*Problem*
Your answer should restate each line of the data below word for word.

____________________

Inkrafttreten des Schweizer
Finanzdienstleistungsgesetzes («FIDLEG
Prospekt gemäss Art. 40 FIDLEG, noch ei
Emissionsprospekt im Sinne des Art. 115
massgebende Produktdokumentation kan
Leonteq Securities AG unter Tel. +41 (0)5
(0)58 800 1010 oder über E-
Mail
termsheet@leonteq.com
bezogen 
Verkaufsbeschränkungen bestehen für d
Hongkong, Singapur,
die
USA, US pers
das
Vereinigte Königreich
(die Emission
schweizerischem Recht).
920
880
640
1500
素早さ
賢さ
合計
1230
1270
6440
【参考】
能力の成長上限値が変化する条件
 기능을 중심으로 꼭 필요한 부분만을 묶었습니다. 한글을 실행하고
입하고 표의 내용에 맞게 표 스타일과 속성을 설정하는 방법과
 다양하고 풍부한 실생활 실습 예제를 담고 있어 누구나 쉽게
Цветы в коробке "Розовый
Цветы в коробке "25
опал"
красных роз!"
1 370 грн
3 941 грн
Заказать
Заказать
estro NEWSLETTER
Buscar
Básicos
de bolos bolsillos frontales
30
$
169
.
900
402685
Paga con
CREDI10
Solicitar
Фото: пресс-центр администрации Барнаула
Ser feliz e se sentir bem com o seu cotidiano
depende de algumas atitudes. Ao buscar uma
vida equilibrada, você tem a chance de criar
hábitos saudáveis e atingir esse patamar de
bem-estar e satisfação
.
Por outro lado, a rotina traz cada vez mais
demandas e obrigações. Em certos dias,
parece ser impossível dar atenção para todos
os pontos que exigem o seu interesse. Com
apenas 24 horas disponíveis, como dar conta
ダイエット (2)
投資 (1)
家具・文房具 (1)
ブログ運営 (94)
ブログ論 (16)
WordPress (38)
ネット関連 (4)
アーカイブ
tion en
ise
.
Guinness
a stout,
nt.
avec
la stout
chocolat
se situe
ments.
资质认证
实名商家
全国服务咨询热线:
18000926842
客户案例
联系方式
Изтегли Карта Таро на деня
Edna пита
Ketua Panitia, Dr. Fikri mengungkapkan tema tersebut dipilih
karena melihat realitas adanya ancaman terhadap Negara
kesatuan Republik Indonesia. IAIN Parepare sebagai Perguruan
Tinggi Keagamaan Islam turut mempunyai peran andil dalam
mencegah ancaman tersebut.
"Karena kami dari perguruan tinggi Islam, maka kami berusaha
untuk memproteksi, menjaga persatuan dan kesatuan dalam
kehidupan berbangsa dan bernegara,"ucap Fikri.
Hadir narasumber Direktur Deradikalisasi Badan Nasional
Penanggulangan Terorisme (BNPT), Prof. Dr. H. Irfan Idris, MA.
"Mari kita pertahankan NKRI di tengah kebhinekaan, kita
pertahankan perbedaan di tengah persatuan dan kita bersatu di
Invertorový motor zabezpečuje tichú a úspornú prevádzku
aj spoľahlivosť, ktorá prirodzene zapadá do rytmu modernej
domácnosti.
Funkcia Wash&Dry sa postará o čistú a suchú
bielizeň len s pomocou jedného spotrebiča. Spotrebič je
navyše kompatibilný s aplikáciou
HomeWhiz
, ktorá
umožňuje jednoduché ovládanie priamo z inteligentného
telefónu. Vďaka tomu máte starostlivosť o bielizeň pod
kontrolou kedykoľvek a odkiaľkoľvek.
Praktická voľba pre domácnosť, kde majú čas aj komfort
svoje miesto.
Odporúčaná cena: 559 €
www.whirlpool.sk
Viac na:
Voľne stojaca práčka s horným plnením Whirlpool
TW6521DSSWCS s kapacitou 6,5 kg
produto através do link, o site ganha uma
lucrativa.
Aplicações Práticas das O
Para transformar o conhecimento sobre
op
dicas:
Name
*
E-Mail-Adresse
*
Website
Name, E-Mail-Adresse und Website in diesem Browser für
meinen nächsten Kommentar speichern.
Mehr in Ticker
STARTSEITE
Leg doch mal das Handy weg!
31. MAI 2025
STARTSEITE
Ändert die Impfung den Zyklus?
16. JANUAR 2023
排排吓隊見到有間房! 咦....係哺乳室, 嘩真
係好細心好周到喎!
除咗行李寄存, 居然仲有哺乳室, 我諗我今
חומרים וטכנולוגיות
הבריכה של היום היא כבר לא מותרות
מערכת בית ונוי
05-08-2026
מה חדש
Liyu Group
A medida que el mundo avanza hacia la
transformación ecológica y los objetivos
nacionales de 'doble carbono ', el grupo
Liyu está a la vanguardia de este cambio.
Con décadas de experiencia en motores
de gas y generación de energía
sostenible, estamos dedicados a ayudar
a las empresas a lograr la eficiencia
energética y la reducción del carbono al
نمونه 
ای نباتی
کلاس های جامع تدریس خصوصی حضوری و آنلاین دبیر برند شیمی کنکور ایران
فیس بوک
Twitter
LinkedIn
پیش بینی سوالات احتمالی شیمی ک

____________________

*Expected output*
Inkrafttreten des Schweizer
Finanzdienstleistungsgesetzes («FIDLEG
Prospekt gemäss Art. 40 FIDLEG, noch ei
Emissionsprospekt im Sinne des Art. 115
massgebende Produktdokumentation kan
Leonteq Securities AG unter Tel. +41 (0)5
(0)58 800 1010 oder über E-
Mail
termsheet@leonteq.com
bezogen 
Verkaufsbeschränkungen bestehen für d
Hongkong, Singapur,
die
USA, US pers
das
Vereinigte Königreich
(die Emission
schweizerischem Recht).
920
880
640
1500
素早さ
賢さ
合計
1230
1270
6440
【参考】
能力の成長上限値が変化する条件
 기능을 중심으로 꼭 필요한 부분만을 묶었습니다. 한글을 실행하고
입하고 표의 내용에 맞게 표 스타일과 속성을 설정하는 방법과
 다양하고 풍부한 실생활 실습 예제를 담고 있어 누구나 쉽게
Цветы в коробке "Розовый
Цветы в коробке "25
опал"
красных роз!"
1 370 грн
3 941 грн
Заказать
Заказать
estro NEWSLETTER
Buscar
Básicos
de bolos bolsillos frontales
30
$
169
.
900
402685
Paga con
CREDI10
Solicitar
Фото: пресс-центр администрации Барнаула
Ser feliz e se sentir bem com o seu cotidiano
depende de algumas atitudes. Ao buscar uma
vida equilibrada, você tem a chance de criar
hábitos saudáveis e atingir esse patamar de
bem-estar e satisfação
.
Por outro lado, a rotina traz cada vez mais
demandas e obrigações. Em certos dias,
parece ser impossível dar atenção para todos
os pontos que exigem o seu interesse. Com
apenas 24 horas disponíveis, como dar conta
ダイエット (2)
投資 (1)
家具・文房具 (1)
ブログ運営 (94)
ブログ論 (16)
WordPress (38)
ネット関連 (4)
アーカイブ
tion en
ise
.
Guinness
a stout,
nt.
avec
la stout
chocolat
se situe
ments.
资质认证
实名商家
全国服务咨询热线:
18000926842
客户案例
联系方式
Изтегли Карта Таро на деня
Edna пита
Ketua Panitia, Dr. Fikri mengungkapkan tema tersebut dipilih
karena melihat realitas adanya ancaman terhadap Negara
kesatuan Republik Indonesia. IAIN Parepare sebagai Perguruan
Tinggi Keagamaan Islam turut mempunyai peran andil dalam
mencegah ancaman tersebut.
"Karena kami dari perguruan tinggi Islam, maka kami berusaha
untuk memproteksi, menjaga persatuan dan kesatuan dalam
kehidupan berbangsa dan bernegara,"ucap Fikri.
Hadir narasumber Direktur Deradikalisasi Badan Nasional
Penanggulangan Terorisme (BNPT), Prof. Dr. H. Irfan Idris, MA.
"Mari kita pertahankan NKRI di tengah kebhinekaan, kita
pertahankan perbedaan di tengah persatuan dan kita bersatu di
Invertorový motor zabezpečuje tichú a úspornú prevádzku
aj spoľahlivosť, ktorá prirodzene zapadá do rytmu modernej
domácnosti.
Funkcia Wash&Dry sa postará o čistú a suchú
bielizeň len s pomocou jedného spotrebiča. Spotrebič je
navyše kompatibilný s aplikáciou
HomeWhiz
, ktorá
umožňuje jednoduché ovládanie priamo z inteligentného
telefónu. Vďaka tomu máte starostlivosť o bielizeň pod
kontrolou kedykoľvek a odkiaľkoľvek.
Praktická voľba pre domácnosť, kde majú čas aj komfort
svoje miesto.
Odporúčaná cena: 559 €
www.whirlpool.sk
Viac na:
Voľne stojaca práčka s horným plnením Whirlpool
TW6521DSSWCS s kapacitou 6,5 kg
produto através do link, o site ganha uma
lucrativa.
Aplicações Práticas das O
Para transformar o conhecimento sobre
op
dicas:
Name
*
E-Mail-Adresse
*
Website
Name, E-Mail-Adresse und Website in diesem Browser für
meinen nächsten Kommentar speichern.
Mehr in Ticker
STARTSEITE
Leg doch mal das Handy weg!
31. MAI 2025
STARTSEITE
Ändert die Impfung den Zyklus?
16. JANUAR 2023
排排吓隊見到有間房! 咦....係哺乳室, 嘩真
係好細心好周到喎!
除咗行李寄存, 居然仲有哺乳室, 我諗我今
חומרים וטכנולוגיות
הבריכה של היום היא כבר לא מותרות
מערכת בית ונוי
05-08-2026
מה חדש
Liyu Group
A medida que el mundo avanza hacia la
transformación ecológica y los objetivos
nacionales de 'doble carbono ', el grupo
Liyu está a la vanguardia de este cambio.
Con décadas de experiencia en motores
de gas y generación de energía
sostenible, estamos dedicados a ayudar
a las empresas a lograr la eficiencia
energética y la reducción del carbono al
نمونه 
ای نباتی
کلاس های جامع تدریس خصوصی حضوری و آنلاین دبیر برند شیمی کنکور ایران
فیس بوک
Twitter
LinkedIn
پیش بینی سوالات احتمالی شیمی ک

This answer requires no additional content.